Close of play in the book market for 2010

For 2010 Nielsen BookScan, which tracks nearly all retail book sales, has reported consumer sales in the UK market of £1.72bn and 229.3m books. This is an average selling price (not cover price) of £7.51 per copy. The figures show a decline from the previous year of 2.7 per cent (by volume) and 1.7 per cent (by value). The average selling price rose by 7p.

In the top ten titles are books by Jamie Oliver, Stieg Larsson (all three of the Millennium Trilogy), Dan Brown, Stephanie Meyer, and David Nicholls (One Day). The top ten titles sold 10.5m copies, with Jamie Oliver’s 30-Minute Meals selling a staggering 1.2m copies at an average selling price of £13.59 – worth £16m. It has been hailed as the fastest selling non-fiction book of all time.

Robert McCrum in the Observer commented: ‘If you persist in the belief that ours is a sophisticated book-buying society, look at the top sellers for 2010. The figures are just in and, for anyone hoping for evidence of some uplift in popular taste, they provide a sobering reality check.’

The top five publishing groups in 2010 were Hachette, Random House, Penguin, HarperCollins, and Pan Macmillan.

Last year’s figures are based on a 53-week year for BookScan, in order to catch up with the calendar year. Without the 53rd week there would have been a larger drop in sales: down 4.3 per cent (by volume) and 3.2 per cent (by value).


Consumer book publishing is the high-risk end of the business: book failures are frequent but the rewards from ‘bestsellers’ – some of which are quite unexpected – can be great. At the top end of the spectrum is the Harry Potter series.
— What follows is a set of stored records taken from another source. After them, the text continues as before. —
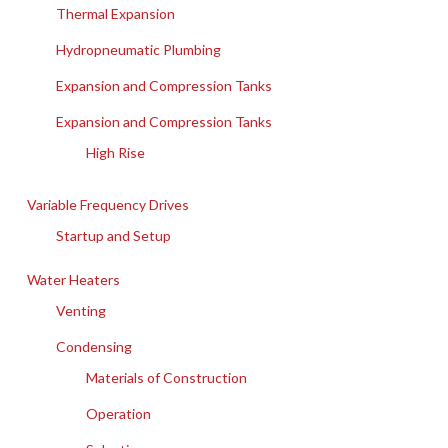
Thermal Expansion
Hydropneumatic Plumbing
Expansion and Compression Tanks
Expansion and Compression Tanks
High Rise
Variable Frequency Drives
Startup and Setup
Water Heaters
Venting
Condensing
Materials of Construction
Operation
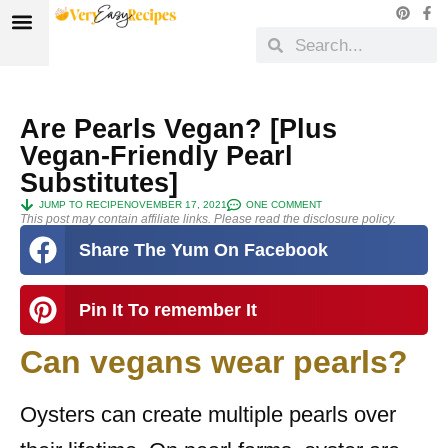
Are Pearls Vegan? [Plus
Vegan-Friendly Pearl
Substitutes]
JUMP TO RECIPE
NOVEMBER 17, 2021
ONE COMMENT
This post may contain affiliate links. Please read the disclosure policy.
Share The Yum On Facebook
Pin It To remember It
Can vegans wear pearls?
Oysters can create multiple pearls over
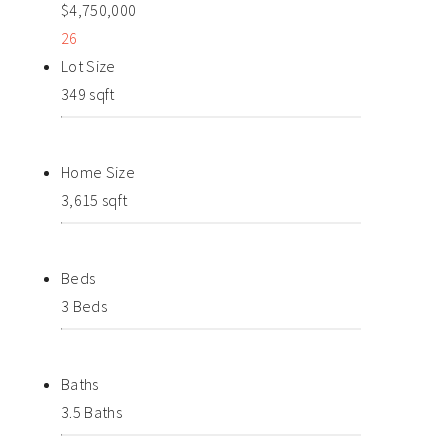
$4,750,000
26
Lot Size
349 sqft
Home Size
3,615 sqft
Beds
3 Beds
Baths
3.5 Baths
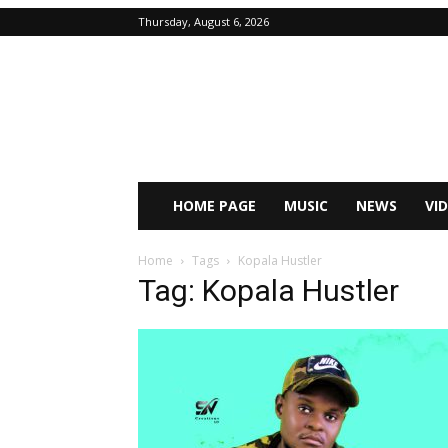
Thursday, August 6, 2026
HOME PAGE
MUSIC
NEWS
VI
Home
Tags
Kopala Hustler
Tag: Kopala Hustler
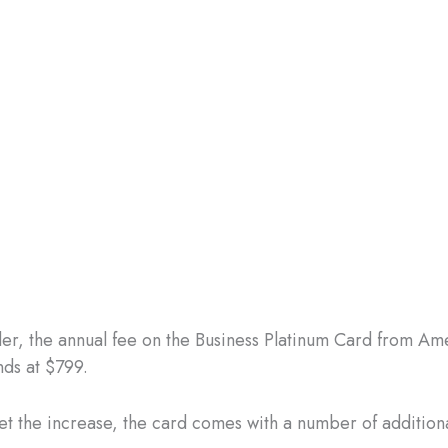
er, the annual fee on the Business Platinum Card from Am
nds at $799.
set the increase, the card comes with a number of additiona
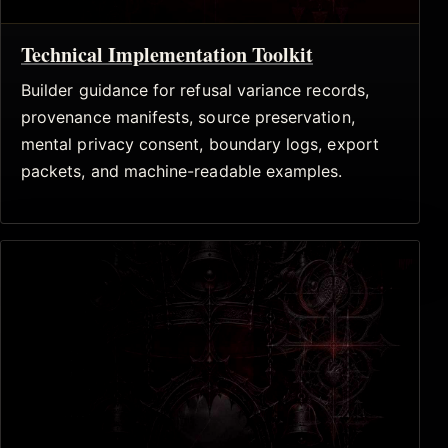
Technical Implementation Toolkit
Builder guidance for refusal variance records,
provenance manifests, source preservation,
mental privacy consent, boundary logs, export
packets, and machine-readable examples.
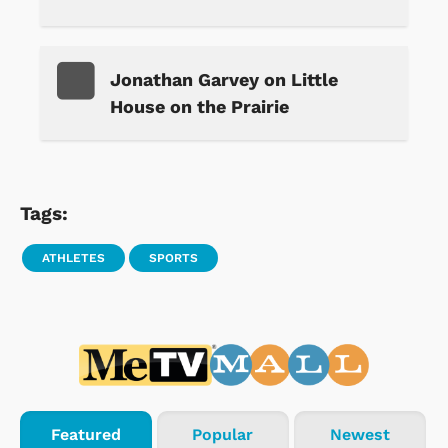
Jonathan Garvey on Little
House on the Prairie
Tags:
ATHLETES
SPORTS
Featured
Popular
Newest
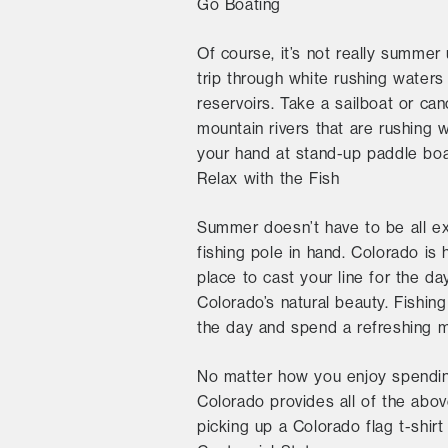
Go Boating
Of course, it’s not really summer 
trip through white rushing water
reservoirs. Take a sailboat or can
mountain rivers that are rushing 
your hand at stand-up paddle boa
Relax with the Fish
Summer doesn’t have to be all ex
fishing pole in hand. Colorado is
place to cast your line for the da
Colorado’s natural beauty. Fishin
the day and spend a refreshing m
No matter how you enjoy spending
Colorado provides all of the abo
picking up a Colorado flag t-shir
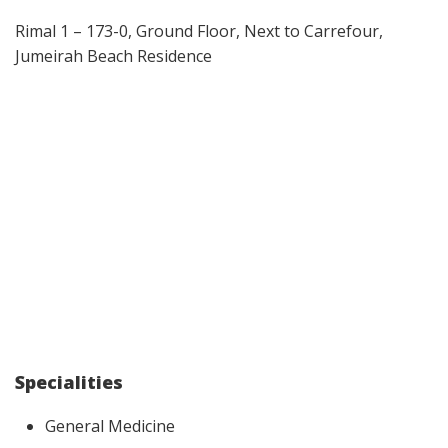
Rimal 1 – 173-0, Ground Floor, Next to Carrefour,
Jumeirah Beach Residence
Specialities
General Medicine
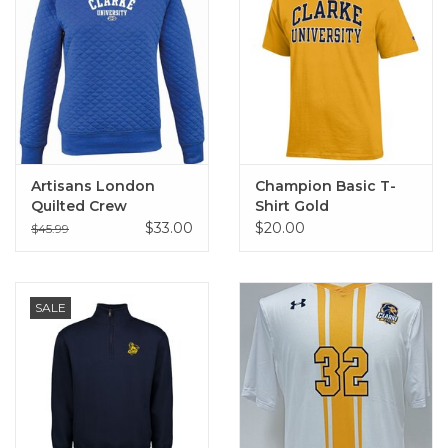
Artisans London
Champion Basic T-
Quilted Crew
Shirt Gold
$33.00
$20.00
$45.99
SALE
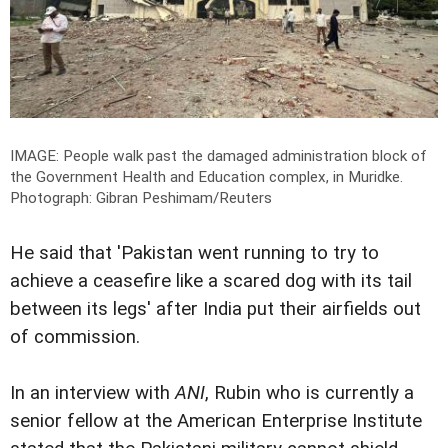
IMAGE: People walk past the damaged administration block of
the Government Health and Education complex, in Muridke.
Photograph: Gibran Peshimam/Reuters
He said that 'Pakistan went running to try to
achieve a ceasefire like a scared dog with its tail
between its legs' after India put their airfields out
of commission.
In an interview with
ANI
, Rubin who is currently a
senior fellow at the American Enterprise Institute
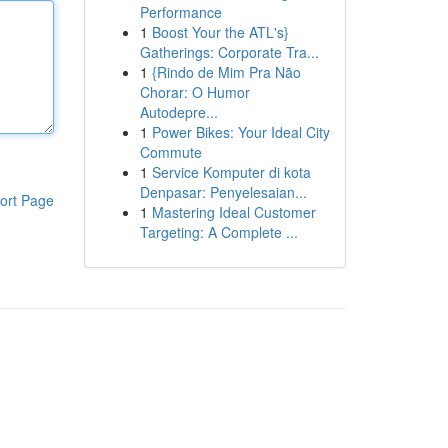
Performance
1
Boost Your the ATL's}
Gatherings: Corporate Tra...
1
{Rindo de Mim Pra Não
Chorar: O Humor
Autodepre...
1
Power Bikes: Your Ideal City
Commute
1
Service Komputer di kota
Denpasar: Penyelesaian...
ort Page
1
Mastering Ideal Customer
Targeting: A Complete ...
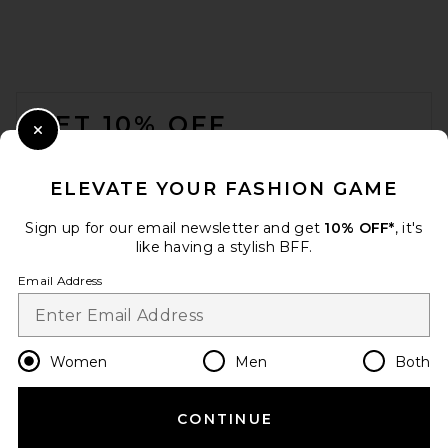
FOOTER
GET 10% OFF
Close Modal
When you sign up for our newsletter by submitting your email.
Opt out at any time.
privacy policy
ELEVATE YOUR FASHION GAME
Email Address
Sign up for our email newsletter and get
10% OFF*
, it's
like having a stylish BFF.
Sign Up
Email Address
en
USD
Change Country Regions Preferences
Women
Men
Both
CONTINUE
HELP US IMPROVE!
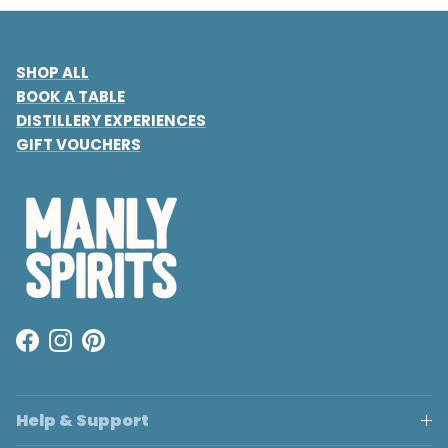
SHOP ALL
BOOK A TABLE
DISTILLERY EXPERIENCES
GIFT VOUCHERS
Facebook
Instagram
Pinterest
Help & Support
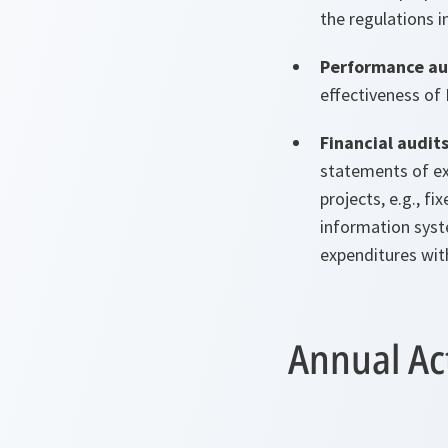
the regulations i
Performance au
effectiveness of
Financial audit
statements of e
projects, e.g., 
information syste
expenditures with
Annual Act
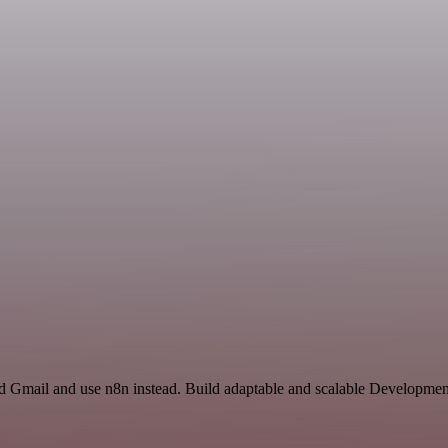
nd Gmail and use n8n instead. Build adaptable and scalable Developmen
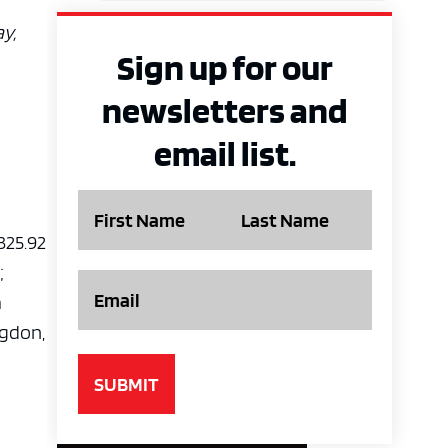
y,
Sign up for our
newsletters and
email list.
Name
 325.92
;
Email
a
ngdon,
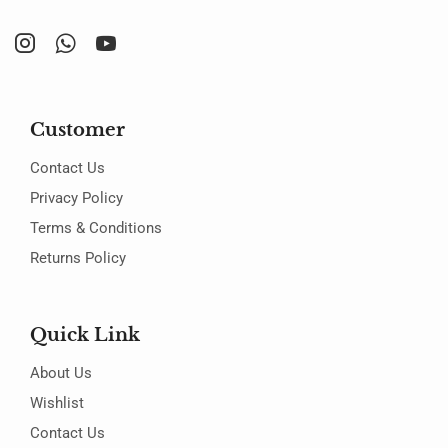
Customer
Contact Us
Privacy Policy
Terms & Conditions
Returns Policy
Quick Link
About Us
Wishlist
Contact Us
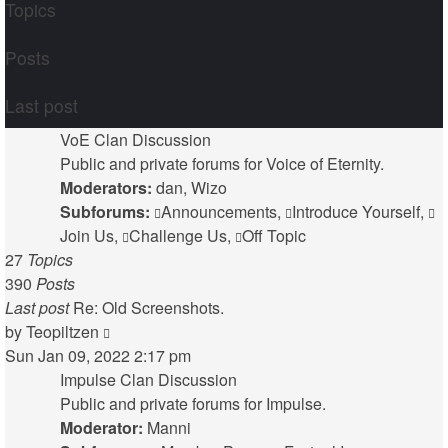
Topics
Posts
Last post
VoE Clan Discussion
Public and private forums for Voice of Eternity.
Moderators:
dan
,
Wizo
Subforums:
Announcements
,
Introduce Yourself
,
Join Us
,
Challenge Us
,
Off Topic
27
Topics
390
Posts
Last post
Re: Old Screenshots.
View
by
Teopiltzen
the
Sun Jan 09, 2022 2:17 pm
latest
Impulse Clan Discussion
post
Public and private forums for Impulse.
Moderator:
Manni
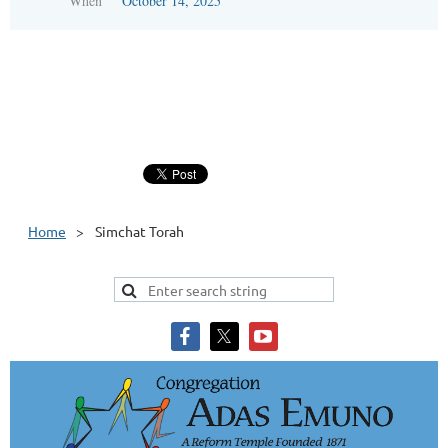
When
October 14, 2025
Home
Simchat Torah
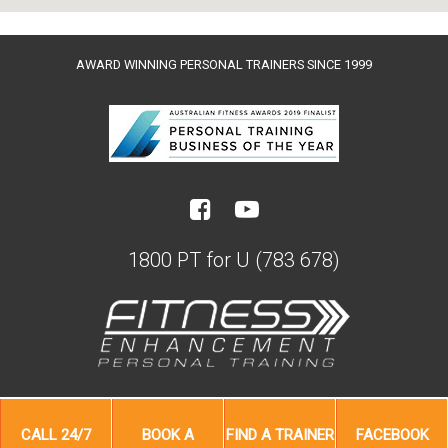
AWARD WINNING PERSONAL TRAINERS SINCE 1999
1800 PT for U (783 678)
CALL
24/7
BOOK A
FIND A
TRAINER
FACEBOOK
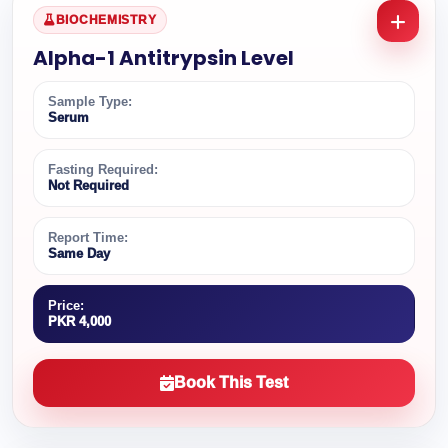
BIOCHEMISTRY
Alpha-1 Antitrypsin Level
Sample Type:
Serum
Fasting Required:
Not Required
Report Time:
Same Day
Price:
PKR 4,000
Book This Test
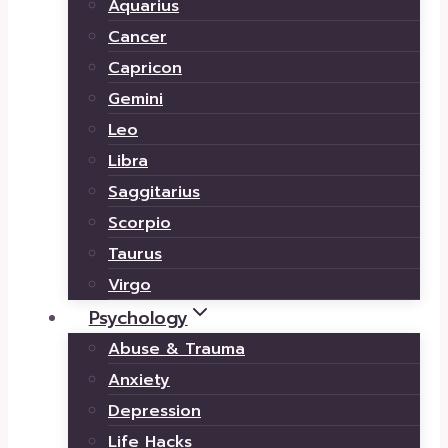
Aquarius
Cancer
Capricon
Gemini
Leo
Libra
Saggitarius
Scorpio
Taurus
Virgo
Psychology
Abuse & Trauma
Anxiety
Depression
Life Hacks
The potential readers are varied, spread thinly through the population, expensive to reach, difficult to identify, and have tastes and interests that can be described generally but are not easily matched to a particular book. Publishers bet to a great extent on their judgement of public taste and interests – notoriously unpredictable. Sometimes the publication of a book creates its own market. And the authors whose work arouses growing interest can develop a personal readership, thereby creating their own markets – perhaps attaining a ‘brand name’ following, especially in fiction. Publishers compete fiercely for their books.